Filter the lines below, copying only those with the string "Songs".
= Beginning of Section =
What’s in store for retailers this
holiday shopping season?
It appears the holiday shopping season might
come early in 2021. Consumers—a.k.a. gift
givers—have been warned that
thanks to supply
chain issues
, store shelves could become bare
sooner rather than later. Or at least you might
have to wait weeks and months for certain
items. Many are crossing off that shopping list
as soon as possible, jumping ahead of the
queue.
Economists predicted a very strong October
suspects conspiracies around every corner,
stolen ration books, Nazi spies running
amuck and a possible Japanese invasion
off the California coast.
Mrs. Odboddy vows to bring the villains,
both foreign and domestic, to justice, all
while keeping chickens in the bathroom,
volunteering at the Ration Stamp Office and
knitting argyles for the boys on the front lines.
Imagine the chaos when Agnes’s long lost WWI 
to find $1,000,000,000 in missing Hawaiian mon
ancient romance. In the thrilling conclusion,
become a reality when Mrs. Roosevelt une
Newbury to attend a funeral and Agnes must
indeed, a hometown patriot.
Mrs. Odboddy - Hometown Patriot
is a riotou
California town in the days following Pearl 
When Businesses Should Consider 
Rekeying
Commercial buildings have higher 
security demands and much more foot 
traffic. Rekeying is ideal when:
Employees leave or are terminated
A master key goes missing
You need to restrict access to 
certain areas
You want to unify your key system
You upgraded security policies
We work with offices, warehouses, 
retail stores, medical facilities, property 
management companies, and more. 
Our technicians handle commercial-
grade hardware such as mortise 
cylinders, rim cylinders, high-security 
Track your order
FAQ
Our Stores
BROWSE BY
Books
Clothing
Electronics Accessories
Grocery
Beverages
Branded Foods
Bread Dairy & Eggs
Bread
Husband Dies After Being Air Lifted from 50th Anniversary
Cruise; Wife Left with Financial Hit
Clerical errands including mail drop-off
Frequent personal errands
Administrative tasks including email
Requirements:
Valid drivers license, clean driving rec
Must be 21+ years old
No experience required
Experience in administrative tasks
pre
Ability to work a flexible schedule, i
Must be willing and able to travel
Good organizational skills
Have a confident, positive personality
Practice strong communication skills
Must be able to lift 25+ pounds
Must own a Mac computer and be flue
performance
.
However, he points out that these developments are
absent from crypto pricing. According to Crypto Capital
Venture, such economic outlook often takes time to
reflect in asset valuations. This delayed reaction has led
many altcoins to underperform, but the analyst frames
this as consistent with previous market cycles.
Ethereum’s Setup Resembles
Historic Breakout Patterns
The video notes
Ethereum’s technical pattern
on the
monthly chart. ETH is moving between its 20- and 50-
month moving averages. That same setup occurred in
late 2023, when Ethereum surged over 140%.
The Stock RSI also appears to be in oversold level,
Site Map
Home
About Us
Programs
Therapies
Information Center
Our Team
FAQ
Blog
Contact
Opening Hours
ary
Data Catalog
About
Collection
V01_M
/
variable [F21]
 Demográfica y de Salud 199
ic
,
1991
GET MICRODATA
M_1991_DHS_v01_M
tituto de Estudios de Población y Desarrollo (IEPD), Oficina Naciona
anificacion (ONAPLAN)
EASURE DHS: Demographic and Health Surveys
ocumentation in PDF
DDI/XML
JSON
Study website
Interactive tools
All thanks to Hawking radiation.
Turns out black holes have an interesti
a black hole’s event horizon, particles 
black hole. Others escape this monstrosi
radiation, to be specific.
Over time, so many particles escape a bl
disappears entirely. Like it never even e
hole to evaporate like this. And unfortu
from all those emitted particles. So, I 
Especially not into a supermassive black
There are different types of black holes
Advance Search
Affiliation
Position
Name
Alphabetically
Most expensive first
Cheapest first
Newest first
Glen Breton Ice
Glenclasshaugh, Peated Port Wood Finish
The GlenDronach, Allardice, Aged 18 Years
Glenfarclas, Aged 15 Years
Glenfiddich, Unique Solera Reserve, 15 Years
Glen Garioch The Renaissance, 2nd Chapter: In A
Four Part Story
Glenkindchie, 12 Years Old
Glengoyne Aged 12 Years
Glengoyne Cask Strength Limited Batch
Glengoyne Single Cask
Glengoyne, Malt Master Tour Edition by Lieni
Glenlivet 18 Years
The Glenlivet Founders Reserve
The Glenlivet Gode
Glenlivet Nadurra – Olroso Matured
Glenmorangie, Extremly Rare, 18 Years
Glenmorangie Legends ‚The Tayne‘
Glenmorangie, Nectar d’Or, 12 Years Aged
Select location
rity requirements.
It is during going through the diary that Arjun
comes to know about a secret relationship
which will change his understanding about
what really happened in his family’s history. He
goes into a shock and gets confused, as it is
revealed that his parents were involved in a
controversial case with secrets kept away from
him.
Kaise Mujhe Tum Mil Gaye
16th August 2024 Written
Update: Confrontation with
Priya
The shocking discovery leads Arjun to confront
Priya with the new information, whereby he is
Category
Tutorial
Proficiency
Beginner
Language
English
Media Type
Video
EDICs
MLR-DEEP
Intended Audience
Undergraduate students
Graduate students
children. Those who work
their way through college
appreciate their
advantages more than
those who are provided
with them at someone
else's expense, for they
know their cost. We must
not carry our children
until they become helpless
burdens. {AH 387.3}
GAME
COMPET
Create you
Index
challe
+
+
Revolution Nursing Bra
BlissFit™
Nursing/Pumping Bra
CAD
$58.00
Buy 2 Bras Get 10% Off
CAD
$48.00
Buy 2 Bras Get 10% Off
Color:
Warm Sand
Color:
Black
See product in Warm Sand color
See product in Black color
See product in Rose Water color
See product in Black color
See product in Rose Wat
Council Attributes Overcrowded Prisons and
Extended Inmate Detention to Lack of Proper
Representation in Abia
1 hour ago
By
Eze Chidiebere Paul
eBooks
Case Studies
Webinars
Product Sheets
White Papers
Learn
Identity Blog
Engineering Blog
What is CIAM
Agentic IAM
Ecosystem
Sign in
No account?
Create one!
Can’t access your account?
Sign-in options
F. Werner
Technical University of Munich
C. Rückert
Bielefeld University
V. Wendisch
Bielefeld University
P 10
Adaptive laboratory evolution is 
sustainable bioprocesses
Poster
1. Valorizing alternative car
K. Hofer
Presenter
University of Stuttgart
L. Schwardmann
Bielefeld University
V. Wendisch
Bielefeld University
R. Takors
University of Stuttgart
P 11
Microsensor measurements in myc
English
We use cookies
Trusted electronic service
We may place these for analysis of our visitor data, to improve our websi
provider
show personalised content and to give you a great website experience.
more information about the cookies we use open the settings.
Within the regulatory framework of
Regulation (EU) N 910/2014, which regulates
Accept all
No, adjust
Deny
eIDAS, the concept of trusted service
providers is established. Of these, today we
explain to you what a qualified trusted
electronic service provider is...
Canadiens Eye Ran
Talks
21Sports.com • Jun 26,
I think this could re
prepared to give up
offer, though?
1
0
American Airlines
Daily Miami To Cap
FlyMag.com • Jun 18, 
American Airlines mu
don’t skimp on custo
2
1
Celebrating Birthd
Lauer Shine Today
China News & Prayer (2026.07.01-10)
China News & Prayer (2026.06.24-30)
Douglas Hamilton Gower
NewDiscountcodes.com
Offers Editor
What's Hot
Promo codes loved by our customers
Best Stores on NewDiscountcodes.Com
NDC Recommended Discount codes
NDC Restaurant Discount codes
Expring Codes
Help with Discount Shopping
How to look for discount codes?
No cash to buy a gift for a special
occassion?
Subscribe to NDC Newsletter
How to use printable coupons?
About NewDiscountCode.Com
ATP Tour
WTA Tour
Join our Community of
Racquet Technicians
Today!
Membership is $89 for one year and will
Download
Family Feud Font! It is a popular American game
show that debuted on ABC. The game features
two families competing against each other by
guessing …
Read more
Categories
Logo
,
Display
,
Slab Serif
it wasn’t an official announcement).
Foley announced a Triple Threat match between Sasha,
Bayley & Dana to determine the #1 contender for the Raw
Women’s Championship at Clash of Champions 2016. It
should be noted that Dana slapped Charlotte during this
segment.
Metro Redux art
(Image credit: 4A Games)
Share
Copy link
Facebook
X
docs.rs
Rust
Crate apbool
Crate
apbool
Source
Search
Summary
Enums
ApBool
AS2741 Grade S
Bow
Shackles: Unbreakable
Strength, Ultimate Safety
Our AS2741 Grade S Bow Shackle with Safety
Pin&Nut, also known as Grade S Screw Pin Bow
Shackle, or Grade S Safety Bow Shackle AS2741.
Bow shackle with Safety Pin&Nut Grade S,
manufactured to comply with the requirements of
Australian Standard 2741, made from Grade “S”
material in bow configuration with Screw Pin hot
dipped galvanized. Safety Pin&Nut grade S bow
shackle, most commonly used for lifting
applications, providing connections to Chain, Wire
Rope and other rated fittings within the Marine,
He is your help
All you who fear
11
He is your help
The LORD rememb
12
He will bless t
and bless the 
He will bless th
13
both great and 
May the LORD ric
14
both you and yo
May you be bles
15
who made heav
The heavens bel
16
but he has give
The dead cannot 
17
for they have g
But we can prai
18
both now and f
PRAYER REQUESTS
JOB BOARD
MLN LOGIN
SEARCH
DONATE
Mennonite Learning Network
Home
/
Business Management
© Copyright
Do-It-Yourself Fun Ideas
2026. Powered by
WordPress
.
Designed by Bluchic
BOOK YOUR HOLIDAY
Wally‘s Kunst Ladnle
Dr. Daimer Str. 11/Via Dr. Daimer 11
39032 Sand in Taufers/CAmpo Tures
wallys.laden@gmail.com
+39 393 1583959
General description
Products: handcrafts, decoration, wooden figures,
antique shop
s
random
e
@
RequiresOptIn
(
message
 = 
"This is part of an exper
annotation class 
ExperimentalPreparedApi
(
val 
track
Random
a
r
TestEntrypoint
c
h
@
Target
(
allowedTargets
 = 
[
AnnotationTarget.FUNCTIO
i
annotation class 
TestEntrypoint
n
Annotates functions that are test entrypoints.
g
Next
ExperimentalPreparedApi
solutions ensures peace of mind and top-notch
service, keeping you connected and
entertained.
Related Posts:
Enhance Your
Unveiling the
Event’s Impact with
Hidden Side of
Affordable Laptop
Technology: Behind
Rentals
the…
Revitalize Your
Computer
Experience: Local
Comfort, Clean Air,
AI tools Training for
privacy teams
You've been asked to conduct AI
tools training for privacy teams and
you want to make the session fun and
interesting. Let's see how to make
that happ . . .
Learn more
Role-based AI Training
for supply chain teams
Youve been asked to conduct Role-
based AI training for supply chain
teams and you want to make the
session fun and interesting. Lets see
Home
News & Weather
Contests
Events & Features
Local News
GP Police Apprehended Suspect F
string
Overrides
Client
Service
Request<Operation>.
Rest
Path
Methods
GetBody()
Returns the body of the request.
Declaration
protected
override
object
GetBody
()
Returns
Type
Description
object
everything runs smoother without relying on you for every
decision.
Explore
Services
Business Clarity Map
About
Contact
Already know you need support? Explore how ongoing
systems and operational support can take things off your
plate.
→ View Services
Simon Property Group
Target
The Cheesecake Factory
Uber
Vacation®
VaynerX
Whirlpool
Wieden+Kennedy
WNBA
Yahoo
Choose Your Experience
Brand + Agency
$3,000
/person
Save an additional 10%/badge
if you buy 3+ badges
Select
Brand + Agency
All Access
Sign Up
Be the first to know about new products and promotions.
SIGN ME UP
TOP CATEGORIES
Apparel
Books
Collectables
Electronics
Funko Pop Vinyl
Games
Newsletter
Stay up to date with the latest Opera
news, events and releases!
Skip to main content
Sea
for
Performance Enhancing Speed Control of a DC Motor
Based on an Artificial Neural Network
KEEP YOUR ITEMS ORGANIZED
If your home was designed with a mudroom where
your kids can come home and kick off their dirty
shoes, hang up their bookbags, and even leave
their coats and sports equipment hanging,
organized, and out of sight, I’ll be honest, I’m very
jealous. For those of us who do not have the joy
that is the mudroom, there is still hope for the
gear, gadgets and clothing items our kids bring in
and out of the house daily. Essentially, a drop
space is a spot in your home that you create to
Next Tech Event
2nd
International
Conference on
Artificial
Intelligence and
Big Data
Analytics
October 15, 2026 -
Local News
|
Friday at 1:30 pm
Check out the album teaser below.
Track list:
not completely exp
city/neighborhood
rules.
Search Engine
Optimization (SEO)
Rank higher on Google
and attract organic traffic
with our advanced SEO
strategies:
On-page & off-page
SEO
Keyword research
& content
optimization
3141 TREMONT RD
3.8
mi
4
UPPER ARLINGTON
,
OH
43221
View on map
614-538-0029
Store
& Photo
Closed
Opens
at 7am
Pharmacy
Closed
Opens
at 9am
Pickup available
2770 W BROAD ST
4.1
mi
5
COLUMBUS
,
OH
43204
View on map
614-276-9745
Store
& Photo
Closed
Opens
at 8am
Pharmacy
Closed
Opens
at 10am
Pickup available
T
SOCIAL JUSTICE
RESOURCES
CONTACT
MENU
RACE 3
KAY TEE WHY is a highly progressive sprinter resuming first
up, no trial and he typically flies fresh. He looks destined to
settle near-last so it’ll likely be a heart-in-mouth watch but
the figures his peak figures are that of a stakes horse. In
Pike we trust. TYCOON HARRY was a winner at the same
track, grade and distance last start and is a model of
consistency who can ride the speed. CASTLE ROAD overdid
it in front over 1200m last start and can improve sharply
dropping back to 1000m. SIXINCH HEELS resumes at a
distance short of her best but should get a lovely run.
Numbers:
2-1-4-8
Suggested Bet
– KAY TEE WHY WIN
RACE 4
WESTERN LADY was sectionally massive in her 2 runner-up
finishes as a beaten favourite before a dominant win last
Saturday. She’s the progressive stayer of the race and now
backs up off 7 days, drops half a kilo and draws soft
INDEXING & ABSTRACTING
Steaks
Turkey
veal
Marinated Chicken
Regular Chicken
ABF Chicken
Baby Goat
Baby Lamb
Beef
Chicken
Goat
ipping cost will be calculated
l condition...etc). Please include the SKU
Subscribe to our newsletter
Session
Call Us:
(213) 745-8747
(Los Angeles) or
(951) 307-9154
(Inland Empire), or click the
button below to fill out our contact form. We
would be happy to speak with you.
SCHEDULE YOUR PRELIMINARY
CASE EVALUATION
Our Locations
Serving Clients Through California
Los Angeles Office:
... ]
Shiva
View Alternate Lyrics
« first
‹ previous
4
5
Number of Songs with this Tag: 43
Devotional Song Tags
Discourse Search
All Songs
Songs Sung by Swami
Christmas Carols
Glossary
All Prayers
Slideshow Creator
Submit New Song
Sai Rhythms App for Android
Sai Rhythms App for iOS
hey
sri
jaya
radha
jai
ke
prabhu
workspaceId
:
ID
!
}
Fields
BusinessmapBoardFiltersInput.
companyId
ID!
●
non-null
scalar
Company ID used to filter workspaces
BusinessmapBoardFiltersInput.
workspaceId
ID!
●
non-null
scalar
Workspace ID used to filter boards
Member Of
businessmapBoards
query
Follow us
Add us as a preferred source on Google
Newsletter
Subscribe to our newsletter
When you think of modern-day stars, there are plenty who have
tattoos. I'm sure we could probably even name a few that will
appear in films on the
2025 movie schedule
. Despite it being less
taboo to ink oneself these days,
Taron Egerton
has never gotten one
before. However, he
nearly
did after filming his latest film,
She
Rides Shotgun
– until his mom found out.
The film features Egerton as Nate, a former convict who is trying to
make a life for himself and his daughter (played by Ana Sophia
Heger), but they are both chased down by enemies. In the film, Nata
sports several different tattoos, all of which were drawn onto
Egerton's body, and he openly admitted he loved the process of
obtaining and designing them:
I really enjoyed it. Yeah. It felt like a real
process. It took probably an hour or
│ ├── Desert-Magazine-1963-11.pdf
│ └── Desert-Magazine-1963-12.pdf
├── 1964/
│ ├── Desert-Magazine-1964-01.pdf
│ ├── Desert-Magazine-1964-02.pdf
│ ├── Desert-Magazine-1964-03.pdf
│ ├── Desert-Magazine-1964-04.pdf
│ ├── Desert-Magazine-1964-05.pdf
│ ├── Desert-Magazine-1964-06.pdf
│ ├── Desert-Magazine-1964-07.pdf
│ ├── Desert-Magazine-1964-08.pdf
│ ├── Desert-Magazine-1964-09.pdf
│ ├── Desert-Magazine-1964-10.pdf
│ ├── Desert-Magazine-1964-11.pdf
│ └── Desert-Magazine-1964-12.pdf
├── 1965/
= End of Section =
§ Completed task:
Number of Songs with this Tag: 43
All Songs
Songs Sung by Swami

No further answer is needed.